Joselito tenía fuera el paquete intestinal cuando entró en la enfermería de Talavera, donde gasas y algodones constituían su mejor oferta para sanar cornadas. Murió sobre la mesa de curas, le cubrieron con una sábana, y tras el acerado rostro de noble perfil se encontraba el de Ignacio Sánchez Mejías, su cuñado, con un rictus de desesperación. Así quedaron retratados para la posteridad. El propio Ignacio Sánchez Mejías caería años después, víctima de otra cornada terrible, en la plaza de Manzanares, y se reproducía el tétrico bullir sobre el piso sucio, en torno al camastro mal protegido por un hule viejo; los gritos resonando en los desconchones de las paredes desnudas. Pero en aquella ocasión acaeció algo sublime: en aquella ocasión la cornada fue a las cinco de la tarde, a las cinco en punto de la tarde.

La muerte en la arena es siempre una muerte superior, que llora el pueblo con un dolor soberano. La muerte del torero causa sorpresa. Seguramente el pueblo se esfuerza por acallar la certeza de la tragedia que tenía en el subconsciente y libera remordimientos. Y, sin embargo, todo lo de después, el llanto, el velatorio, la magna escenografía en que convierte el entierro, los propósitos de que no ocurra de nuevo lo que se pudo evitar, son repetitivos.

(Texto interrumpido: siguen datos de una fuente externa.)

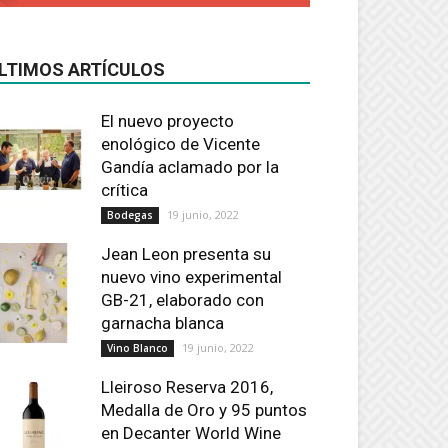
LTIMOS ARTÍCULOS
El nuevo proyecto
enológico de Vicente
Gandía aclamado por la
crítica
19 junio, 2022
Bodegas
Jean Leon presenta su
nuevo vino experimental
GB-21, elaborado con
garnacha blanca
19 junio, 2022
Vino Blanco
Lleiroso Reserva 2016,
Medalla de Oro y 95 puntos
en Decanter World Wine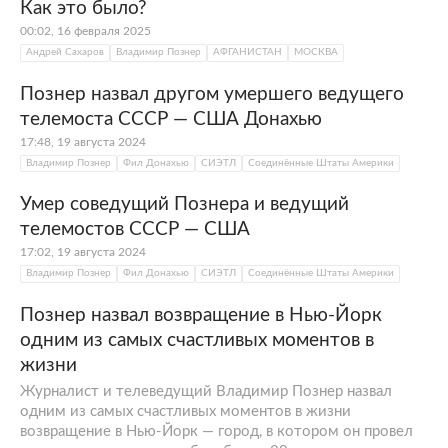
Как это было?
00:02, 16 февраля 2025
Андрей Сахаров
Владимир Познер
АФГАНИСТАН
МОСКВА
Познер назвал другом умершего ведущего
телемоста СССР — США Донахью
17:48, 19 августа 2024
Владимир Познер
Фил Донахью
СИЭТЛ
Соединённые Штаты Америки
Умер соведущий Познера и ведущий
телемостов СССР — США
17:02, 19 августа 2024
Владимир Познер
Фил Донахью
СИЭТЛ
Соединённые Штаты Америки
Познер назвал возвращение в Нью-Йорк
одним из самых счастливых моментов в
жизни
Журналист и телеведущий Владимир Познер назвал
одним из самых счастливых моментов в жизни
возвращение в Нью-Йорк — город, в котором он провел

Desde los orígenes de la fiesta a Paquirri, siempre es lo mismo. Y siempre se deja a la fatalidad la ambigua explicación de la tragedia: "Si esta cogida hubiera sido en Madrid o en Barcelona, el torero se habría salvado". Pero en Madrid o en Barcelona también mueren toreros. José Falcón y Joaquín Camino murieron en la enfermería de la plaza de Barcelona. El Coli, Pascual Márquez murieron en la de Madrid. En Madrid murió también Curro Puya, que agonizó durante dos meses, y la gente le oía gritar desde la calle. Y Granero, al que un toro destrozó la cabeza. El toro mete el pitón con la misma fiereza en cualquier arena.

Crueles duermevelas

A los toreros les atormenta este peligro, y sus vísperas de corrida suelen ser crueles duermevelas. Algunos sufren tanto que llegan al, ruedo desarbolados. Casi todos abrazan supersticiones. Para los que torean en Las Ventas puede ser peor, pues al ir a la plaza coinciden con cortejos fúnebres que van al cementerio. Había un torero valenciano al que le daba la manía de contárselo a sus compañeros en plena lidia. Se acercaba y decía: "Nos va a pasar algo, pues al venir me he cruzado con un coche de muertos". El compañero tragaba saliva.El día de la corrida el torero come muy poco, precisamente por si cae herido y le tienen que intervenir. Todo, hasta la comida, le está recordando la posibilidad de la tragedia. Esto forma carácter y el torero es un ser singular que tiende a esquematizar su filosofía vital en el marco de dos verdades absolutas: es capaz de dominar y tumbar patas p´arriba a una fiera armada, luego es más hombre que nadie; el simple vaivén de un asta le puede matar durante la fugacidad de una verónica, luego su vida es más efímera que ninguna.

El juego de la muerte es tan consustancial a la fiesta, que una patada a un futbolista parece más inusual e importante que la cornada. No lo es, evidentemente, y cuando a un torero se le va la vida por el agujero de las femorales, y exclama "Don Luis, que no veo", el país entero es un gran sobresalto, y un inmenso dolor. Y, sin embargo, la tragedia esta ahí, en potencia, cada día, en cada plaza, capitalina o escondida en un rincón remoto de la sierra, donde siempre un torero puede morir.